Samuel Graham-Numainville et Valérie St-Amant sont maintenant à Vancouver et se dirigeront vers la côte ouest des États-Unis. Photothèque

En juin dernier, nous annoncions le départ, de Valérie St-Amant, native de Saint-Lazare, et Samuel Graham-Numainville, natif de Les Cèdres, deux jeunes dans la vingtaine, pour un voyage d’une durée illimitée vers l’Ouest canadien et les États-Unis, voire toute l’Amérique du Nord.

Les voyageurs, se déplaçant à bord d’une camionnette Westfalia 1973, et accompagnés de leur lapin, avaient d’abord atteint leur premier objectif, soit le Cape Spear à Terre-Neuve,  le 20 août dernier. On parle du point situé le plus à l’est du Canada.   « Notre périple nous a guidés dans plusieurs endroits magiques, tels que la Manic 5 et le barrage Daniel Johnson sur la Côte-Nord du Québec, et puis, jusqu’au bout de la route menant à Natashquan, lieu de naissance de Gilles Vigneault », relate Valérie St-Amant.

En traversant les 10 provinces, nos explorateurs ont eu la chance de parcourir plus de 25 parcs nationaux. Ils ont observé la nature et la faune canadienne, des porcs-épics, des  orignaux, des chevreuils,  des phoques gris, des aigles et même un lynx.
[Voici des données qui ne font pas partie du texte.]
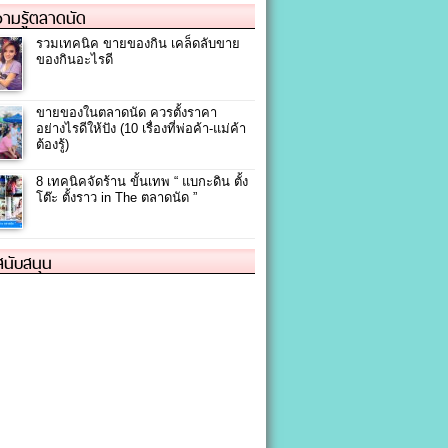
ามรู้ตลาดนัด
รวมเทคนิค ขายของกิน เคล็ดลับขาย
ของกินอะไรดี
ขายของในตลาดนัด ควรตั้งราคา
อย่างไรดีให้ปัง (10 เรื่องที่พ่อค้า-แม่ค้า
ต้องรู้)
8 เทคนิคจัดร้าน ขั้นเทพ “ แบกะดิน ตั้ง
โต๊ะ ตั้งราว in The ตลาดนัด ”
้สนับสนุน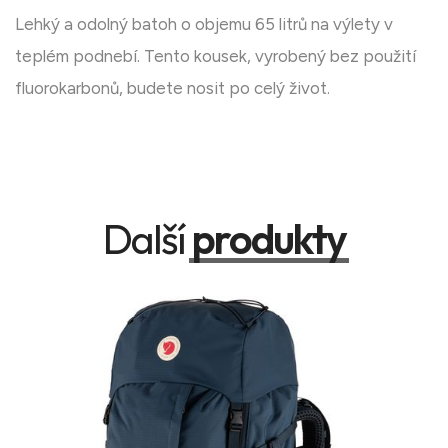
Lehký a odolný batoh o objemu 65 litrů na výlety v
teplém podnebí. Tento kousek, vyrobený bez použití
fluorokarbonů, budete nosit po celý život.
Další
produkty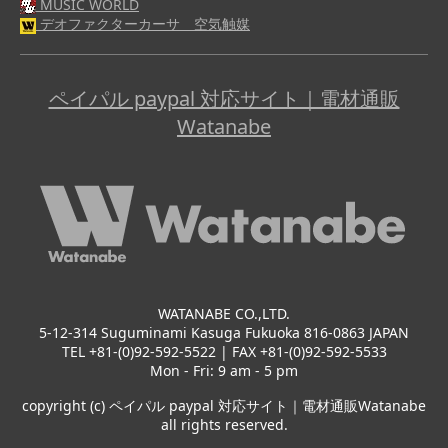
MUSIC WORLD
デオファクターカーサ 空気触媒
ペイパル paypal 対応サイト｜電材通販
Watanabe
WATANABE CO.,LTD.
5-12-314 Suguminami Kasuga Fukuoka 816-0863 JAPAN
TEL +81-(0)92-592-5522 | FAX +81-(0)92-592-5533
Mon - Fri: 9 am - 5 pm
copyright (c) ペイパル paypal 対応サイト｜電材通販Watanabe
all rights reserved.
« Le parc national du Gros-Morne à Terre-Neuve et le parc national Forillon en Gaspésie sont parmi nos préférés. Dans l’un, nous avons observé les TableLands, l’un des rares endroits où il est possible d’admirer le manteau terrestre à nu et dans l’autre, et avons parcouru le sentier du bout du monde parmi les falaises, la mer et les collines verdoyantes », de décrire Valérie.
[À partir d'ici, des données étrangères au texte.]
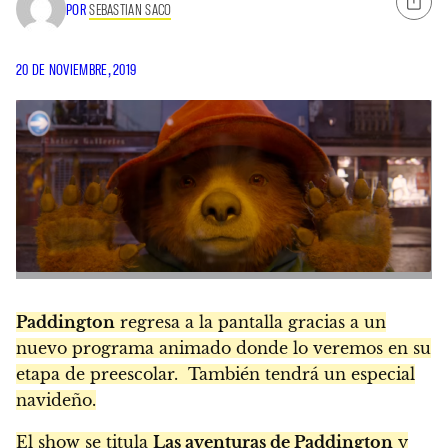
POR
SEBASTIAN SACO
20 DE NOVIEMBRE, 2019
Paddington
regresa a la pantalla gracias a un
nuevo programa animado donde lo veremos en su
etapa de preescolar. También tendrá un especial
navideño.
El show se titula
Las aventuras de Paddington
y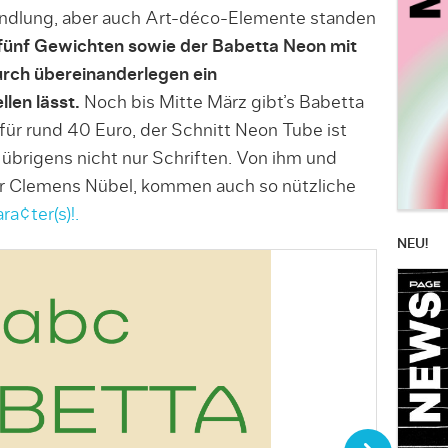
ndlung, aber auch Art-déco-Elemente standen
 fünf Gewichten sowie der Babetta Neon mit
durch übereinanderlegen ein
len lässt.
Noch bis Mitte März gibt’s Babetta
für rund 40 Euro, der Schnitt Neon Tube ist
 übrigens nicht nur Schriften. Von ihm und
r Clemens Nübel, kommen auch so nützliche
a¢ter(s)!.
NEU!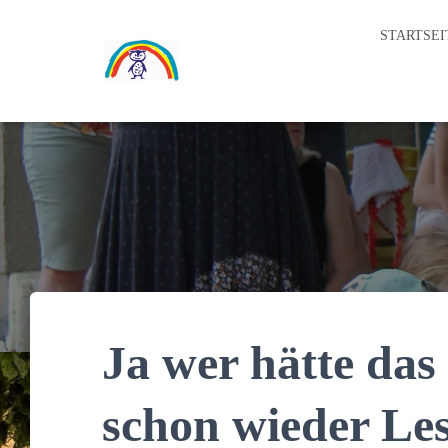
STARTSEI
Ja wer hätte das 
schon wieder Le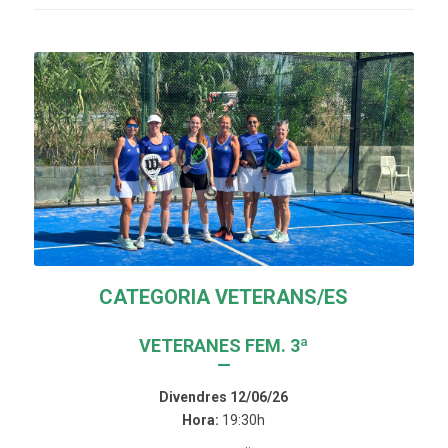
CATEGORIA VETERANS/ES
VETERANES FEM. 3ª
—
Divendres 12/06/26
Hora:
19:30h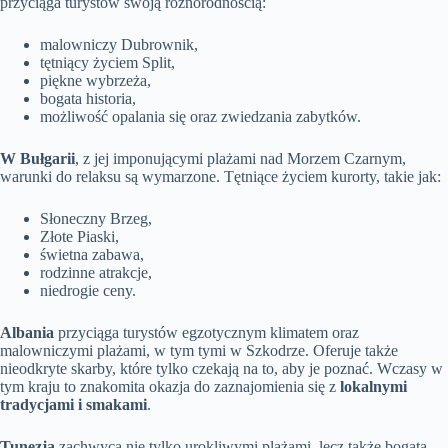
przyciąga turystów swoją różnorodnością:
malowniczy Dubrownik,
tętniący życiem Split,
piękne wybrzeża,
bogata historia,
możliwość opalania się oraz zwiedzania zabytków.
W Bułgarii
, z jej imponującymi plażami nad Morzem Czarnym,
warunki do relaksu są wymarzone. Tętniące życiem kurorty, takie jak:
Słoneczny Brzeg,
Złote Piaski,
świetna zabawa,
rodzinne atrakcje,
niedrogie ceny.
Albania
przyciąga turystów egzotycznym klimatem oraz
malowniczymi plażami, w tym tymi w Szkodrze. Oferuje także
nieodkryte skarby, które tylko czekają na to, aby je poznać. Wczasy w
tym kraju to znakomita okazja do zaznajomienia się z
lokalnymi
tradycjami i smakami
.
Tunezja
zachwyca nie tylko urokliwymi plażami, lecz także bogatą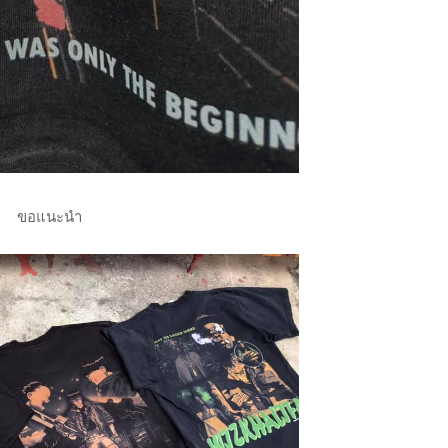
ขอแนะนำ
Vie de van, un mode de vie

«Ce mode de vie est plus ardu qu’on le croyait, mentionne-t-elle, mais il en vaut la chandelle quand on pense à tous les paysages que nous avons la chance de contempler. On doit vivre selon les températures. Par exemple, on a traversé la Saskatchewan en octobre et déjà, une énorme tempête de neige faisait rage. »  « C’était très surprenant d’avoir de la neige en octobre et surtout quand vous n’avez pas de chauffage intérieur »,  explique Samuel qui en garde un bon souvenir… rafraîchissant.

« Malgré quelques petits accros mécaniques, le Westfalia 1973 tient la route. Le câble de la pédale d’embrayage a brisé à Baie St-Paul, on a perdu une vis du bras de vitesse sur l’Île d’Orléans et on a dû arrêter à Saint-Boniface pour faire des ajustements chez un spécialiste », raconte Samuel. . Ce sont des problèmes normaux lorsqu’on parcourt autant de kilométrages avec un bolide qui a plus de 44 ans. Le truc c’est de garder une attitude positive, avoir une carte CAA, et prendre son temps », résume-t-il.
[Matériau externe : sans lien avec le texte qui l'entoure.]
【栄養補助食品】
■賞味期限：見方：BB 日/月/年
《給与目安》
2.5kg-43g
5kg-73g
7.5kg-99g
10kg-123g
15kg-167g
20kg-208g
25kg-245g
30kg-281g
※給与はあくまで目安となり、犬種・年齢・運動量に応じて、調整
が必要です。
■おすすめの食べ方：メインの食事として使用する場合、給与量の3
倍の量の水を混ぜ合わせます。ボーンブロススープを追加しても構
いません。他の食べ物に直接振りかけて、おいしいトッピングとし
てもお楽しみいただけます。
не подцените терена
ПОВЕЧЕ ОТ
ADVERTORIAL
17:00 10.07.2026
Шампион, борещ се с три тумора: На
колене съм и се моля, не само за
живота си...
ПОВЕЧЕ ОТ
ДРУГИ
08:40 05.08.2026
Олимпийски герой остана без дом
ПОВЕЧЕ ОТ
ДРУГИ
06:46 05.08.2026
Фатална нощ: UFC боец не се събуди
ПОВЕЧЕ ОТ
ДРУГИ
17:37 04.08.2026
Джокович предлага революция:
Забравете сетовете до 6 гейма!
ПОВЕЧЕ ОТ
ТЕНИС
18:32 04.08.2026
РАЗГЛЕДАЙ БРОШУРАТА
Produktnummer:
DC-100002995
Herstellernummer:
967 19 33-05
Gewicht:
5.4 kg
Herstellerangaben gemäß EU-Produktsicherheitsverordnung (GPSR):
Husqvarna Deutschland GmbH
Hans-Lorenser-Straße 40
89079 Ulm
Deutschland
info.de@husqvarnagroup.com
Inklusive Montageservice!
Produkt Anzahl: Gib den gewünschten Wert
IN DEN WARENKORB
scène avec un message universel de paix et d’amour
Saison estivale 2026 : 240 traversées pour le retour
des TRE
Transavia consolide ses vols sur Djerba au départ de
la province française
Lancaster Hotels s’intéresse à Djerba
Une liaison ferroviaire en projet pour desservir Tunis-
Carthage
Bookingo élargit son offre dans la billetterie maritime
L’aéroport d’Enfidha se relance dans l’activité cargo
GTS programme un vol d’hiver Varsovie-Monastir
Mais qu’est-ce qui attend le couple d’aventuriers au cours des prochains jours ? Après 100 jours sur la route, plus de 20 000 kilomètres au compteur, ils sont maintenant en Colombie-Britannique dans la Ville de Vancouver. Pour la suite, ils prévoient visiter l’île de Vancouver puis descendre aux États-Unis pour se balader sur la côte Ouest.

« Au printemps 2018, nous reviendrons au Canada pour visiter le Yukon et les Territoires du Nord-Ouest », révèle Valérie.  Le point le plus à l’ouest du Canada qu’ils prévoient visiter est Dawson City au Yukon, le Klondike.